Le gouvernement fédéral confirme avoir reçu une liste de plus de 1000 noms de Canadiens titulaires de comptes bancaires en Suisse. Le premier ministre Stephen Harper a promis hier de faire enquête et d'être sans merci contre ceux qui auront fraudé. Le processus pourrait être long, mettent en garde des spécialistes. Mais déjà, le Bloc québécois et le NPD s'impatientent.

Hervé Falciani est un ancien directeur de la sécurité informatique à la Banque privée HSBC, à Genève. En entrevue à CBC et au Globe and Mail, diffusée hier, il a raconté comment il s'était emparé d'une liste de plus de 80 000 noms de clients de cette institution bancaire, pour la remettre ensuite aux autorités françaises.

La liste, a-t-il révélé, comprend 1785 noms de Canadiens. Un demi-million de dollars est nécessaire pour ouvrir un compte à la HSBC Private Bank.

«Le gouvernement doit punir ces bandits à cravate qui lui font perdre des millions de dollars!» s'est indigné le chef du Bloc québécois, Gilles Duceppe, à la Chambre des communes, hier.

«Le gouvernement ne fait rien pour enrayer le fléau d'évasion fiscale, s'est quant à lui plaint le leader néo-démocrate Jack Layton. Où est leur agenda de la loi et de l'ordre pour les grandes banques et pour ceux qui évitent les impôts?»

Les deux chefs ont pressé Ottawa de tourner les yeux vers d'autres paradis fiscaux, dont la Barbade, les Bermudes et les îles Caïmans.

Le premier ministre Stephen Harper a répondu qu'il était hors de question de tolérer la fraude fiscale. «Si des Canadiens utilisent des comptes en Suisse pour éviter des taxes et des impôts canadiens, ces citoyens vont faire face à toute la force de la loi canadienne», a-t-il martelé.

Dans un communiqué de presse diffusé en fin de journée, l'Agence du Revenu du Canada (ARC) a confirmé avoir obtenu «récemment» des renseignements sur ces titulaires de compte. Elle a indiqué qu'elle était en train de procéder à une «analyse minutieuse» des mieux dotés, pour vérifier si leurs titulaires déclaraient «l'ensemble de leurs revenus aux fins d'impôt».

«L'ARC examinera tous les comptes liés aux contribuables canadiens», a enfin promis l'Agence.

Long processus

Mais l'enquête pourrait s'avérer longue et ardue, estiment deux experts consultés par La Presse.

«Ce n'est pas quelque chose qui va se faire demain matin. C'est extrêmement compliqué. Surtout que les entreprises ou les personnes qui font cela, et qui ont beaucoup, beaucoup de ressources, elles exploitent les trous dans la loi», a analysé Pierre P. Tremblay, professeur de sciences politiques à l'UQAM.

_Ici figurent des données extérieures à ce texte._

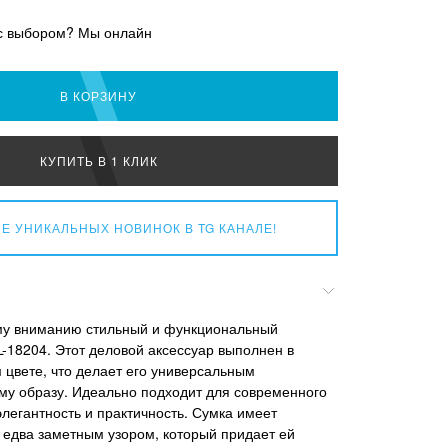
с выбором? Мы онлайн
В КОРЗИНУ
КУПИТЬ В 1 КЛИК
Е УНИКАЛЬНЫХ НОВИНОК
В TG КАНАЛЕ!
у вниманию стильный и функциональный
L-18204. Этот деловой аксессуар выполнен в
 цвете, что делает его универсальным
му образу. Идеально подходит для современного
легантность и практичность. Сумка имеет
 едва заметным узором, который придает ей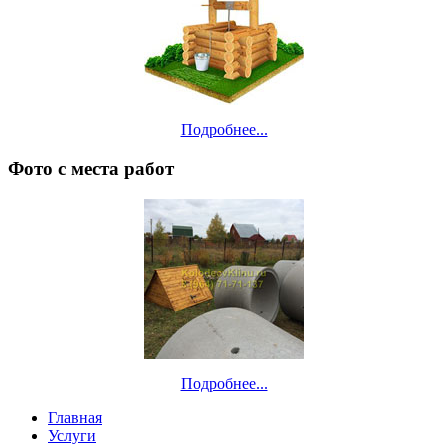
Подробнее...
Фото с места работ
Подробнее...
Главная
Услуги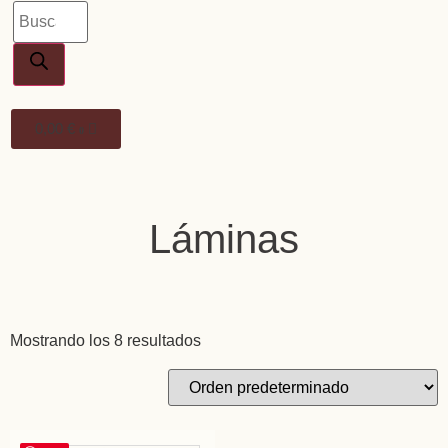
0,00
€
0
Láminas
Mostrando los 8 resultados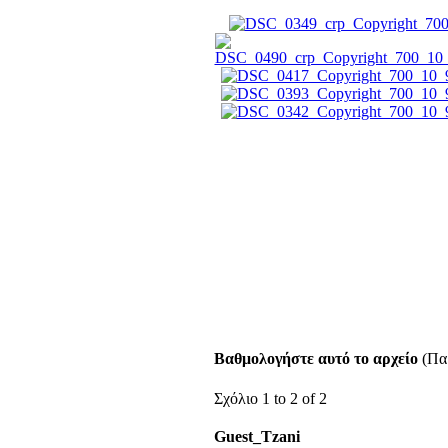
Βαθμολογήστε αυτό το αρχείο
(Παρ
Σχόλιο 1 to 2 of 2
Guest_Tzani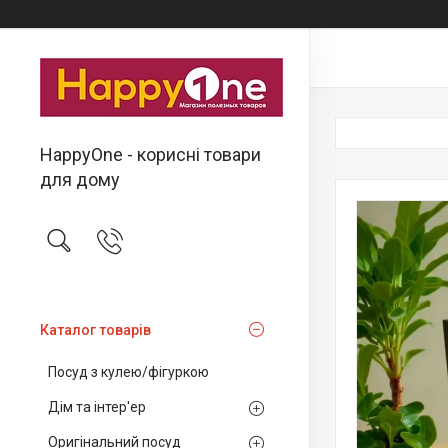
HappyOne - корисні товари
для дому
Каталог товарів
Посуд з кулею/фігуркою
Дім та інтер'ер
Оригінальний посуд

«Quand on parle d'évasion fiscale, on n'est pas nécessairement dans une situation de fraude. On est souvent à la limite de la légalité», a rappelé ce spécialiste des finances publiques.

Selon Vern Krishna, professeur à l'Université d'Ottawa et avocat spécialisé en droit fiscal, le Canada ne s'en tire pas si mal, dans le contexte d'une intensification des efforts pour lutter contre l'évasion fiscale depuis environ cinq ans.

«Le Canada a signé plusieurs traités - environ 11 ou 12 - avec des paradis fiscaux, concernant l'échange d'informations, a-t-il noté. Il n'est pas le chef de file ni le retardataire au niveau mondial... Mais il fait ce qu'il peut, compte tenu de sa taille et des ressources disponibles.»

L'an dernier, l'Agence du revenu du Canada affirme avoir découvert «plus d'un milliard de dollars en impôt fédéral impayé de contribuables canadiens, qui cachaient des biens et des comptes à l'étranger ou au moyen d'autres opérations internationales».